Model configuration¶

For example, passing in models with specific configuration properties:

agent_model = BedrockModel(
    model_id="us.amazon.nova-premier-v1:0",
    temperature=0.3,
    max_tokens=2000,
    top_p=0.8,
)

agent = Agent(model=agent_model)

See:

Tool Management¶

In production environments, it's critical to control which tools are available to your agent. You should:

Explicitly Specify Tools: Always provide an explicit list of tools rather than loading all available tools
Disable Automatic Tool Loading: For stability in production, disable automatic loading and reloading of tools
Audit Tool Usage: Regularly review which tools are being used and remove any that aren't necessary for your use case

agent = Agent(
    ...,
    # Explicitly specify tools
    tools=[weather_research, weather_analysis, summarizer],
    # Disable automatic tool loading in production
    load_tools_from_directory=False,
)

See Adding Tools to Agents and Auto reloading tools for more information.

Security Considerations¶

For production environments:

Tool Permissions: Review and restrict the permissions of each tool to follow the principle of least privilege
Input Validation: Always validate user inputs before passing to Strands Agents
Output Sanitization: Sanitize outputs for sensitive information.

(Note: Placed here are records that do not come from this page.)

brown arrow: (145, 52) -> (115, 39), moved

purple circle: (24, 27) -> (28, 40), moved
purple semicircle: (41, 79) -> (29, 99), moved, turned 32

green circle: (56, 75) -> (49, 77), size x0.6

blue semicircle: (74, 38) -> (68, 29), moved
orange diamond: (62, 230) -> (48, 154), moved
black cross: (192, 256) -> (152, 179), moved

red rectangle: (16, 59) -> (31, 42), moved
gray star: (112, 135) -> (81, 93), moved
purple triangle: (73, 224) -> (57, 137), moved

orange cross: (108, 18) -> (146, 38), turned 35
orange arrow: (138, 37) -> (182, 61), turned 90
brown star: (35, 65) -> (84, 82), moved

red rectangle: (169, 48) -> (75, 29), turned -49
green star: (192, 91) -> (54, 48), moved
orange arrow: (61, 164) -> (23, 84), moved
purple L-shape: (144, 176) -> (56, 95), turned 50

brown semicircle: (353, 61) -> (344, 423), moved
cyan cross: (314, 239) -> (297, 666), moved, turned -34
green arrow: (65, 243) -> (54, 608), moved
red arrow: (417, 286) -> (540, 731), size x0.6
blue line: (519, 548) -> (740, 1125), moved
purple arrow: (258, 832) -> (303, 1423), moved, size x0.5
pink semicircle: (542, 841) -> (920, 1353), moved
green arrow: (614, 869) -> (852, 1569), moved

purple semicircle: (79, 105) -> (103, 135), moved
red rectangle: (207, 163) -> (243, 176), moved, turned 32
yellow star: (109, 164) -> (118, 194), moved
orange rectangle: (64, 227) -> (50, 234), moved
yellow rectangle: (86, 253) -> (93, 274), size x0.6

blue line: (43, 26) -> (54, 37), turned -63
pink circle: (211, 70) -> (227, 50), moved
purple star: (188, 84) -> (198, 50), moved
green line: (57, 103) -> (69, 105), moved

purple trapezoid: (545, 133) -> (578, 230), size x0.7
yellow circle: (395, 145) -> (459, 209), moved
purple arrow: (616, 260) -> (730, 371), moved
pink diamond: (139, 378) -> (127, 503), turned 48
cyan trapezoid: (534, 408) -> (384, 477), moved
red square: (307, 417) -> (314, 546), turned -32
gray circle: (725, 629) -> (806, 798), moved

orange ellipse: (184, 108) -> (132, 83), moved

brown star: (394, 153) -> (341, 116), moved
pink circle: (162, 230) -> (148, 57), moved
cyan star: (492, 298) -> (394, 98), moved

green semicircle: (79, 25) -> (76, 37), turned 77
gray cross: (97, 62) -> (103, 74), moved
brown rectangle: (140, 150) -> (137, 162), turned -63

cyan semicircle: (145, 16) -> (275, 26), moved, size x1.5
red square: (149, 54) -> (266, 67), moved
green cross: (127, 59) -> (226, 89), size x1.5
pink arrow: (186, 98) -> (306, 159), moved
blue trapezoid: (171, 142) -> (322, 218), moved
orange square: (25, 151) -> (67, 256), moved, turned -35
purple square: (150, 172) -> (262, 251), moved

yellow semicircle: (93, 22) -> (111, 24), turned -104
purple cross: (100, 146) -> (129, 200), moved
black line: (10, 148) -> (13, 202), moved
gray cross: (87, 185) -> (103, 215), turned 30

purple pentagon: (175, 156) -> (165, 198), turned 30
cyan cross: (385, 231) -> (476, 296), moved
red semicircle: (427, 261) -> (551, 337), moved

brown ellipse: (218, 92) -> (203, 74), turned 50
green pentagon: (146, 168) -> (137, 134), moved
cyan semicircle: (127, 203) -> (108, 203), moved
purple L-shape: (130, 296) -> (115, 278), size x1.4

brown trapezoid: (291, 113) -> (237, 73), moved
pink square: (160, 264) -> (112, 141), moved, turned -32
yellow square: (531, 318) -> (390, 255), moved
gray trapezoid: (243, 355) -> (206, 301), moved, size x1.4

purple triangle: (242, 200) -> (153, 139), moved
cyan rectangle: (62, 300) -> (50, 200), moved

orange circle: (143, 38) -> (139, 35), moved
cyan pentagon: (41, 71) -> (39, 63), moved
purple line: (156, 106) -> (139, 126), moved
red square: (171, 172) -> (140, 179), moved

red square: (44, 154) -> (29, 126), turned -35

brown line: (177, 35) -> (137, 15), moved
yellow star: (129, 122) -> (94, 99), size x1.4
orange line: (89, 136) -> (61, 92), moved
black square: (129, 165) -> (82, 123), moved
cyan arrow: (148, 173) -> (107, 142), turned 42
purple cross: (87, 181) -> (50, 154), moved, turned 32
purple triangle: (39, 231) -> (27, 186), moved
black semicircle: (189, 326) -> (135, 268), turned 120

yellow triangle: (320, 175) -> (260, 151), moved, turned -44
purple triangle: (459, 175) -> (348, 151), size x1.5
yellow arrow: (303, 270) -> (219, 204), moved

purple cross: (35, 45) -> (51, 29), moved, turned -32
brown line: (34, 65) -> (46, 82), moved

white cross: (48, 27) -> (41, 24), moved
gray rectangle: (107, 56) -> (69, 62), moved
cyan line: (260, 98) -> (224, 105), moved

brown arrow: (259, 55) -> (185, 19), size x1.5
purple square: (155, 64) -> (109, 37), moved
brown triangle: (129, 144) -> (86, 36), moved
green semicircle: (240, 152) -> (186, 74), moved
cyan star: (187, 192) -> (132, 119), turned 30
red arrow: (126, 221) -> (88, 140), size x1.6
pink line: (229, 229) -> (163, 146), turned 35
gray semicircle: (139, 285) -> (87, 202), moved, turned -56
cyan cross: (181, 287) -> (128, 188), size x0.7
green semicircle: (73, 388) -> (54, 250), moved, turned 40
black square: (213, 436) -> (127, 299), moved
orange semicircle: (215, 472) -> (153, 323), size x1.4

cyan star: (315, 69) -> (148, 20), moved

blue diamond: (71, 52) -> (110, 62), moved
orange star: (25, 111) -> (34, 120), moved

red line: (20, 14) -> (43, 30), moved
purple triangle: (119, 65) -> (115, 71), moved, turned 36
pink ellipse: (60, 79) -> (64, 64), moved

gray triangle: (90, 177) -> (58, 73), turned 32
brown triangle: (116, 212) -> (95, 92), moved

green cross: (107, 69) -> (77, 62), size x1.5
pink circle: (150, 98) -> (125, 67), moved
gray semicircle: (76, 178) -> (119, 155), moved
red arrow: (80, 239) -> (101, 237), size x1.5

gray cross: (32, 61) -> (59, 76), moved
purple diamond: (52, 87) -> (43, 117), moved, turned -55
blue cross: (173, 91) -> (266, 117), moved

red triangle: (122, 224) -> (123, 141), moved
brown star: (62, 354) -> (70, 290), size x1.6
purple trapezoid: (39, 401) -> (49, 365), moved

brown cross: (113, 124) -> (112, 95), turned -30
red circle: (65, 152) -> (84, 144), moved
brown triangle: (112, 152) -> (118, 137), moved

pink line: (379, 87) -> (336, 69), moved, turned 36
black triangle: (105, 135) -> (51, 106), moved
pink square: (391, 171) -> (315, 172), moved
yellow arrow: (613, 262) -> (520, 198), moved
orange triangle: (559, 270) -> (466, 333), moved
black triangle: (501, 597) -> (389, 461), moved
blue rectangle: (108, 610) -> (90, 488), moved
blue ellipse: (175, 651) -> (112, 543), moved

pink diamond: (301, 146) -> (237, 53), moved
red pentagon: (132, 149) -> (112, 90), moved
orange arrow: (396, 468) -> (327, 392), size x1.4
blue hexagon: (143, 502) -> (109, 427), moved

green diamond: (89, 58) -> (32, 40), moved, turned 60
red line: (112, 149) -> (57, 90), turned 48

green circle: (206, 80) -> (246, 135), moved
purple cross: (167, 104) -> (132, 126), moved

Consider leveraging guardrails as an automated mechanism.

Performance Optimization¶

Conversation Management¶

Optimize memory usage and context window management in production:

from strands import Agent
from strands.agent.conversation_manager import SlidingWindowConversationManager

# Configure conversation management for production
conversation_manager = SlidingWindowConversationManager(
    window_size=10,  # Limit history size
)

agent = Agent(
    ...,
    conversation_manager=conversation_manager
)

The SlidingWindowConversationManager helps prevent context window overflow exceptions by maintaining a reasonable conversation history size.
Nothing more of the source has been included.